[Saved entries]
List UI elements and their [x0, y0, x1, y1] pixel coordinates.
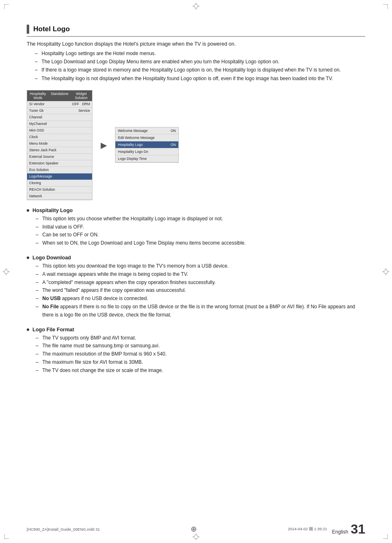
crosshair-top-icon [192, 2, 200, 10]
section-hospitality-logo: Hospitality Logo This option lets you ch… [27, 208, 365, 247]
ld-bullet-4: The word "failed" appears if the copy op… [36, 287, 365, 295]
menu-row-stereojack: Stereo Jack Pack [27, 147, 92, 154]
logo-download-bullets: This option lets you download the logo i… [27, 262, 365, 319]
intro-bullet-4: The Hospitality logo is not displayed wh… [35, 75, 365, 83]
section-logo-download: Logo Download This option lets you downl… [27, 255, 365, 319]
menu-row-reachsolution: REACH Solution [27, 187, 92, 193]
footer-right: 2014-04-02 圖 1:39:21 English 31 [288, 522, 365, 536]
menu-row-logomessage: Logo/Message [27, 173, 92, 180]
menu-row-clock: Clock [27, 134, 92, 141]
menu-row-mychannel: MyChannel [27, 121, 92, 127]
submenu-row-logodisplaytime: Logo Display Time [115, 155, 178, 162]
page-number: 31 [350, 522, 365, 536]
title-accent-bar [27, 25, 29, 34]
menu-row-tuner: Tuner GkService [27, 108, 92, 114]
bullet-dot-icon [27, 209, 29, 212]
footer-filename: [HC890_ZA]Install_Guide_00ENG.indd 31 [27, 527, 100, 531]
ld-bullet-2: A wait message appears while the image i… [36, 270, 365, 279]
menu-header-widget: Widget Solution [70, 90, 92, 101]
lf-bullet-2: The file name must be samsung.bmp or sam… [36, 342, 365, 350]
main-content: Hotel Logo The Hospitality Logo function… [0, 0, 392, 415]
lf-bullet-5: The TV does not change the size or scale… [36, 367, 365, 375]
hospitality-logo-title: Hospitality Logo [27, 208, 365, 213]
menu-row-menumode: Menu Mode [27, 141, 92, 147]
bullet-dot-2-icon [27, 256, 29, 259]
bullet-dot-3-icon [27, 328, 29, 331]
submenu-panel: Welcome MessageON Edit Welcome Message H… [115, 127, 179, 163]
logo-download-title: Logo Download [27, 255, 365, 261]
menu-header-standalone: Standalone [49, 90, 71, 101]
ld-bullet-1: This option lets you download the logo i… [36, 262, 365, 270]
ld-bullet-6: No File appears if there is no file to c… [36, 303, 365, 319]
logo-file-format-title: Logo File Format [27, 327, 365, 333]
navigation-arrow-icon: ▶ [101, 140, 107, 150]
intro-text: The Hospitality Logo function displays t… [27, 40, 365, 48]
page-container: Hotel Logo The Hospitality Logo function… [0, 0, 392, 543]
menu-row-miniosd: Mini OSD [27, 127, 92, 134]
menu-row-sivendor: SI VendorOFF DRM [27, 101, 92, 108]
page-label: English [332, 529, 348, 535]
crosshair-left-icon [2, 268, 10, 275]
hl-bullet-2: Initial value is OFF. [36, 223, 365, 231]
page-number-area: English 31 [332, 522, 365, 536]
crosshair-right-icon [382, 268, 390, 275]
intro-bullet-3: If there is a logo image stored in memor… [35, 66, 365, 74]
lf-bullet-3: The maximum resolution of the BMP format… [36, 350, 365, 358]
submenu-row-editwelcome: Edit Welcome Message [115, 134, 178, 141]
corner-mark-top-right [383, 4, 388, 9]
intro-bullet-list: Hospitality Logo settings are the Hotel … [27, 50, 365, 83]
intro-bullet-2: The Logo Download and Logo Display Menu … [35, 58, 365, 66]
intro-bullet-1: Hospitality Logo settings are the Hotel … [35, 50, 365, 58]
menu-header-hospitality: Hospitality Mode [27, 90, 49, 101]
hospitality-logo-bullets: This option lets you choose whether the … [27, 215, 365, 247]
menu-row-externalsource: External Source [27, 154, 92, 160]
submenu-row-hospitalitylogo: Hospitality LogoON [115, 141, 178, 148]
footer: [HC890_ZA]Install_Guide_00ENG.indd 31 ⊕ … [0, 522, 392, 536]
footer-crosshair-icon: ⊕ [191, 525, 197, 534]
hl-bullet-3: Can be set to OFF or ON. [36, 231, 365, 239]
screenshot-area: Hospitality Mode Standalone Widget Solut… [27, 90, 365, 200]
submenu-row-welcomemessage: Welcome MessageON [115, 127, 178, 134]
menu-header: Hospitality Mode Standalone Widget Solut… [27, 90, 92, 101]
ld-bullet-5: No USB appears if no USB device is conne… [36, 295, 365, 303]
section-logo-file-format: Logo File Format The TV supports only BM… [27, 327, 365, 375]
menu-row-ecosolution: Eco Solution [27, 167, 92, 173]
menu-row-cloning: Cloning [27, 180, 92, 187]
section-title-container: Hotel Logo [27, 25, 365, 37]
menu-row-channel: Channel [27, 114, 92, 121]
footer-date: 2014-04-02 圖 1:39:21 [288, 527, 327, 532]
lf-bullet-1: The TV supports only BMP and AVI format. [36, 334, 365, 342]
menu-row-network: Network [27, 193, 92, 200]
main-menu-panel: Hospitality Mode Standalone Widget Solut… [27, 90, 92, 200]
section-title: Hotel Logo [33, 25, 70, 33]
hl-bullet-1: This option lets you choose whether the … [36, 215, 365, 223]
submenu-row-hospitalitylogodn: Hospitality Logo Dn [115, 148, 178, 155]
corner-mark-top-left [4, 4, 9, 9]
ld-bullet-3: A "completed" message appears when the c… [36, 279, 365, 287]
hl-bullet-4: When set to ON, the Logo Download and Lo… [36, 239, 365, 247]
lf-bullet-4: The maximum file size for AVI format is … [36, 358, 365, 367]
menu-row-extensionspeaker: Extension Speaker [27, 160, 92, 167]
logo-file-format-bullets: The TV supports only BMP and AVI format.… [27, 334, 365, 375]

### Exercise prompt
Repeat the records above exactly, leaving out any pictures they contain.

### Result
List UI elements and their [x0, y0, x1, y1] pixel coordinates.
crosshair-top-icon [192, 2, 200, 10]
section-hospitality-logo: Hospitality Logo This option lets you ch… [27, 208, 365, 247]
ld-bullet-4: The word "failed" appears if the copy op… [36, 287, 365, 295]
menu-row-stereojack: Stereo Jack Pack [27, 147, 92, 154]
logo-download-bullets: This option lets you download the logo i… [27, 262, 365, 319]
intro-bullet-4: The Hospitality logo is not displayed wh… [35, 75, 365, 83]
section-logo-download: Logo Download This option lets you downl… [27, 255, 365, 319]
menu-row-reachsolution: REACH Solution [27, 187, 92, 193]
footer-right: 2014-04-02 圖 1:39:21 English 31 [288, 522, 365, 536]
menu-row-logomessage: Logo/Message [27, 173, 92, 180]
menu-row-clock: Clock [27, 134, 92, 141]
menu-row-mychannel: MyChannel [27, 121, 92, 127]
submenu-row-logodisplaytime: Logo Display Time [115, 155, 178, 162]
page-number: 31 [350, 522, 365, 536]
title-accent-bar [27, 25, 29, 34]
menu-row-tuner: Tuner GkService [27, 108, 92, 114]
bullet-dot-icon [27, 209, 29, 212]
footer-filename: [HC890_ZA]Install_Guide_00ENG.indd 31 [27, 527, 100, 531]
ld-bullet-2: A wait message appears while the image i… [36, 270, 365, 279]
menu-header-widget: Widget Solution [70, 90, 92, 101]
lf-bullet-2: The file name must be samsung.bmp or sam… [36, 342, 365, 350]
main-content: Hotel Logo The Hospitality Logo function… [0, 0, 392, 415]
lf-bullet-5: The TV does not change the size or scale… [36, 367, 365, 375]
hospitality-logo-title: Hospitality Logo [27, 208, 365, 213]
menu-row-menumode: Menu Mode [27, 141, 92, 147]
bullet-dot-2-icon [27, 256, 29, 259]
bullet-dot-3-icon [27, 328, 29, 331]
submenu-panel: Welcome MessageON Edit Welcome Message H… [115, 127, 179, 163]
logo-download-title: Logo Download [27, 255, 365, 261]
menu-header-standalone: Standalone [49, 90, 71, 101]
ld-bullet-1: This option lets you download the logo i… [36, 262, 365, 270]
ld-bullet-6: No File appears if there is no file to c… [36, 303, 365, 319]
logo-file-format-title: Logo File Format [27, 327, 365, 333]
navigation-arrow-icon: ▶ [101, 140, 107, 150]
intro-text: The Hospitality Logo function displays t… [27, 40, 365, 48]
page-container: Hotel Logo The Hospitality Logo function… [0, 0, 392, 543]
menu-row-miniosd: Mini OSD [27, 127, 92, 134]
menu-row-sivendor: SI VendorOFF DRM [27, 101, 92, 108]
page-label: English [332, 529, 348, 535]
crosshair-left-icon [2, 268, 10, 275]
hl-bullet-2: Initial value is OFF. [36, 223, 365, 231]
page-number-area: English 31 [332, 522, 365, 536]
crosshair-right-icon [382, 268, 390, 275]
intro-bullet-3: If there is a logo image stored in memor… [35, 66, 365, 74]
lf-bullet-3: The maximum resolution of the BMP format… [36, 350, 365, 358]
submenu-row-editwelcome: Edit Welcome Message [115, 134, 178, 141]
corner-mark-top-right [383, 4, 388, 9]
intro-bullet-list: Hospitality Logo settings are the Hotel … [27, 50, 365, 83]
intro-bullet-2: The Logo Download and Logo Display Menu … [35, 58, 365, 66]
intro-bullet-1: Hospitality Logo settings are the Hotel … [35, 50, 365, 58]
menu-header-hospitality: Hospitality Mode [27, 90, 49, 101]
hospitality-logo-bullets: This option lets you choose whether the … [27, 215, 365, 247]
menu-row-externalsource: External Source [27, 154, 92, 160]
submenu-row-hospitalitylogo: Hospitality LogoON [115, 141, 178, 148]
footer: [HC890_ZA]Install_Guide_00ENG.indd 31 ⊕ … [0, 522, 392, 536]
footer-crosshair-icon: ⊕ [191, 525, 197, 534]
hl-bullet-3: Can be set to OFF or ON. [36, 231, 365, 239]
screenshot-area: Hospitality Mode Standalone Widget Solut… [27, 90, 365, 200]
submenu-row-welcomemessage: Welcome MessageON [115, 127, 178, 134]
menu-header: Hospitality Mode Standalone Widget Solut… [27, 90, 92, 101]
ld-bullet-5: No USB appears if no USB device is conne… [36, 295, 365, 303]
section-logo-file-format: Logo File Format The TV supports only BM… [27, 327, 365, 375]
menu-row-ecosolution: Eco Solution [27, 167, 92, 173]
menu-row-cloning: Cloning [27, 180, 92, 187]
section-title-container: Hotel Logo [27, 25, 365, 37]
menu-row-channel: Channel [27, 114, 92, 121]
footer-date: 2014-04-02 圖 1:39:21 [288, 527, 327, 532]
lf-bullet-1: The TV supports only BMP and AVI format. [36, 334, 365, 342]
menu-row-network: Network [27, 193, 92, 200]
main-menu-panel: Hospitality Mode Standalone Widget Solut… [27, 90, 92, 200]
section-title: Hotel Logo [33, 25, 70, 33]
hl-bullet-1: This option lets you choose whether the … [36, 215, 365, 223]
submenu-row-hospitalitylogodn: Hospitality Logo Dn [115, 148, 178, 155]
corner-mark-top-left [4, 4, 9, 9]
ld-bullet-3: A "completed" message appears when the c… [36, 279, 365, 287]
hl-bullet-4: When set to ON, the Logo Download and Lo… [36, 239, 365, 247]
lf-bullet-4: The maximum file size for AVI format is … [36, 358, 365, 367]
menu-row-extensionspeaker: Extension Speaker [27, 160, 92, 167]
logo-file-format-bullets: The TV supports only BMP and AVI format.… [27, 334, 365, 375]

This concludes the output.